This is the mail archive of the
cluster-cvs@sourceware.org
mailing list for the cluster.
STABLE2 - cman: Don't let qdiskd update cman if the disk isunavailable
- From: Lon Hohberger <lon at fedoraproject dot org>
- To: cluster-cvs-relay at redhat dot com
- Date: Mon, 22 Sep 2008 15:47:32 +0000 (UTC)
- Subject: STABLE2 - cman: Don't let qdiskd update cman if the disk isunavailable
Gitweb: http://git.fedorahosted.org/git/cluster.git?p=cluster.git;a=commitdiff;h=839c697d39dc4698da5de301ceb21e0b594d87f9
Commit: 839c697d39dc4698da5de301ceb21e0b594d87f9
Parent: 62e48ab2112089fa79aa686a6bed923530c6a3d6
Author: Lon Hohberger <lhh@redhat.com>
AuthorDate: Fri Sep 5 10:50:19 2008 -0400
Committer: Lon Hohberger <lhh@redhat.com>
CommitterDate: Mon Sep 22 11:33:56 2008 -0400
cman: Don't let qdiskd update cman if the disk is unavailable
rhbz#460937
---
cman/man/qdisk.5 | 16 ++++++++++++++++
cman/qdisk/disk.h | 2 ++
cman/qdisk/main.c | 49 +++++++++++++++++++++++++++++++++++++++++--------
3 files changed, 59 insertions(+), 8 deletions(-)
diff --git a/cman/man/qdisk.5 b/cman/man/qdisk.5
index 569563c..dcf0908 100644
--- a/cman/man/qdisk.5
+++ b/cman/man/qdisk.5
@@ -338,6 +338,22 @@ daemon will read /proc/partitions and check for qdisk signatures
on every block device found, comparing the label against the specified
label.
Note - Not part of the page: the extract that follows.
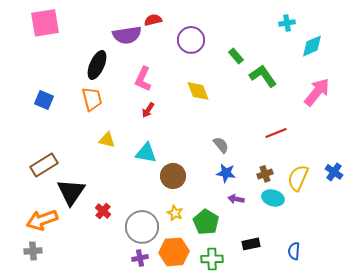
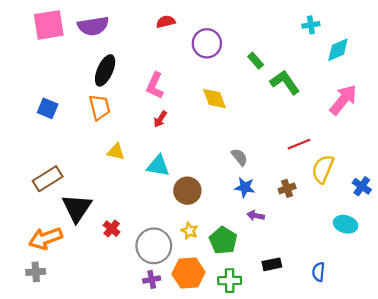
purple semicircle: (127, 35) -> (93, 26), moved
yellow semicircle: (298, 178) -> (323, 169), moved
cyan ellipse: (273, 198) -> (346, 224), moved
This is useful in configurations where the block device name
differs on a per-node basis.
+
+.in 9
+\fIcman_label\fP\fB="\fPmylabel\fB"/>\fP
+.in 12
+This overrides the label advertised to CMAN if present. If specified,
+the quorum daemon will register with this name instead of the actual
+device name.
+
+.in 9
+\fImax_error_cycles\fP\fB="\fP0\fB"/>\fP
+.in 12
+If we receive an I/O error during a cycle, we do not poll CMAN and tell
+it we are alive. If specified, this value will cause qdiskd to exit
+after the specified number of consecutive cycles during which I/O errors
+occur. The default is 0 (no maximum).
+
.in 8
\fB/>\fP
.in 0
diff --git a/cman/qdisk/disk.h b/cman/qdisk/disk.h
index 0062c86..27a4db4 100644
--- a/cman/qdisk/disk.h
+++ b/cman/qdisk/disk.h
@@ -241,6 +241,8 @@ typedef struct {
int qc_scoremin;
int qc_sched;
int qc_sched_prio;
+ int qc_max_error_cycles;
+ int qc_pad;
disk_node_state_t qc_disk_status;
disk_node_state_t qc_status;
int qc_master; /* Master?! */
diff --git a/cman/qdisk/main.c b/cman/qdisk/main.c
index 3301d45..0e27cb7 100644
--- a/cman/qdisk/main.c
+++ b/cman/qdisk/main.c
@@ -122,10 +122,10 @@ check_self(qd_ctx *ctx, status_block_t *sb)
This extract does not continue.